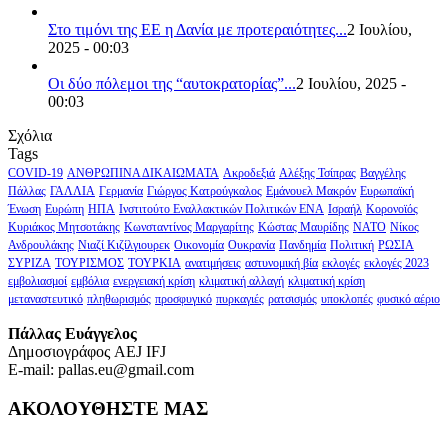
Στο τιμόνι της ΕΕ η Δανία με προτεραιότητες...
2 Ιουλίου,
2025 - 00:03
Οι δύο πόλεμοι της “αυτοκρατορίας”...
2 Ιουλίου, 2025 -
00:03
Σχόλια
Tags
COVID-19
ΑΝΘΡΩΠΙΝΑ ΔΙΚΑΙΩΜΑΤΑ
Ακροδεξιά
Αλέξης Τσίπρας
Βαγγέλης
Πάλλας
ΓΑΛΛΙΑ
Γερμανία
Γιώργος Κατρούγκαλος
Εμάνουελ Μακρόν
Ευρωπαϊκή
Ένωση
Ευρώπη
ΗΠΑ
Ινστιτούτο Εναλλακτικών Πολιτικών ΕΝΑ
Ισραήλ
Κορονοϊός
Κυριάκος Μητσοτάκης
Κωνσταντίνος Μαργαρίτης
Κώστας Μαυρίδης
ΝΑΤΟ
Νίκος
Ανδρουλάκης
Νιαζί Κιζίλγιουρεκ
Οικονομία
Ουκρανία
Πανδημία
Πολιτική
ΡΩΣΙΑ
ΣΥΡΙΖΑ
ΤΟΥΡΙΣΜΟΣ
ΤΟΥΡΚΙΑ
ανατιμήσεις
αστυνομική βία
εκλογές
εκλογές 2023
εμβολιασμοί
εμβόλια
ενεργειακή κρίση
κλιματική αλλαγή
κλιματική κρίση
μεταναστευτικό
πληθωρισμός
προσφυγικό
πυρκαγιές
ρατσισμός
υποκλοπές
φυσικό αέριο
Πάλλας Ευάγγελος
Δημοσιογράφος AEJ ΙFJ
E-mail: pallas.eu@gmail.com
ΑΚΟΛΟΥΘΗΣΤΕ ΜΑΣ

→ **What the task requires**
Output the data above in full and exactly, with every image left out.

→ **Task answer**
Στο τιμόνι της ΕΕ η Δανία με προτεραιότητες...
2 Ιουλίου,
2025 - 00:03
Οι δύο πόλεμοι της “αυτοκρατορίας”...
2 Ιουλίου, 2025 -
00:03
Σχόλια
Tags
COVID-19
ΑΝΘΡΩΠΙΝΑ ΔΙΚΑΙΩΜΑΤΑ
Ακροδεξιά
Αλέξης Τσίπρας
Βαγγέλης
Πάλλας
ΓΑΛΛΙΑ
Γερμανία
Γιώργος Κατρούγκαλος
Εμάνουελ Μακρόν
Ευρωπαϊκή
Ένωση
Ευρώπη
ΗΠΑ
Ινστιτούτο Εναλλακτικών Πολιτικών ΕΝΑ
Ισραήλ
Κορονοϊός
Κυριάκος Μητσοτάκης
Κωνσταντίνος Μαργαρίτης
Κώστας Μαυρίδης
ΝΑΤΟ
Νίκος
Ανδρουλάκης
Νιαζί Κιζίλγιουρεκ
Οικονομία
Ουκρανία
Πανδημία
Πολιτική
ΡΩΣΙΑ
ΣΥΡΙΖΑ
ΤΟΥΡΙΣΜΟΣ
ΤΟΥΡΚΙΑ
ανατιμήσεις
αστυνομική βία
εκλογές
εκλογές 2023
εμβολιασμοί
εμβόλια
ενεργειακή κρίση
κλιματική αλλαγή
κλιματική κρίση
μεταναστευτικό
πληθωρισμός
προσφυγικό
πυρκαγιές
ρατσισμός
υποκλοπές
φυσικό αέριο
Πάλλας Ευάγγελος
Δημοσιογράφος AEJ ΙFJ
E-mail: pallas.eu@gmail.com
ΑΚΟΛΟΥΘΗΣΤΕ ΜΑΣ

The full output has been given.